• **Work instruction**:
Go through the entries below and collect each line with the string "服务网点" in it.

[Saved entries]
----------

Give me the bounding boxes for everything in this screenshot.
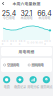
staticText: 本月用电 xyxy=(38,16,50,20)
staticText: 16:00 xyxy=(35,41,43,44)
button[interactable]: Back xyxy=(0,0,6,7)
staticText: 照明用电 xyxy=(32,63,44,67)
staticText: 20:00 xyxy=(44,39,51,46)
button[interactable]: 缴费记录 xyxy=(13,76,26,88)
staticText: 本周用电 xyxy=(20,16,32,20)
button[interactable]: 用电分析 xyxy=(26,76,40,88)
staticText: 00:00 xyxy=(2,39,9,46)
staticText: 空调用电 xyxy=(7,63,19,67)
button[interactable]: 电费 xyxy=(0,76,13,88)
staticText: 今日用电 xyxy=(3,16,15,20)
staticText: 32.1 xyxy=(20,9,32,18)
staticText: 08:00 xyxy=(19,39,26,46)
staticText: 04:00 xyxy=(10,39,17,46)
staticText: 25.4 xyxy=(2,9,16,18)
button[interactable]: 用电明细 xyxy=(1,47,52,56)
staticText: 服务网点 xyxy=(40,85,52,89)
button[interactable]: 服务网点 xyxy=(40,76,53,88)
staticText: 缴费记录 xyxy=(14,85,26,89)
staticText: 本周六电量数据 xyxy=(12,1,40,6)
staticText: 电费 xyxy=(4,85,10,89)
staticText: 用电明细 xyxy=(18,49,34,54)
staticText: 用电分析 xyxy=(27,85,39,89)
staticText: 66.4 xyxy=(37,9,51,18)
staticText: 12:00 xyxy=(27,41,35,44)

----------

• **Answer space**:
staticText: 服务网点 xyxy=(40,85,52,89)
button[interactable]: 服务网点 xyxy=(40,76,53,88)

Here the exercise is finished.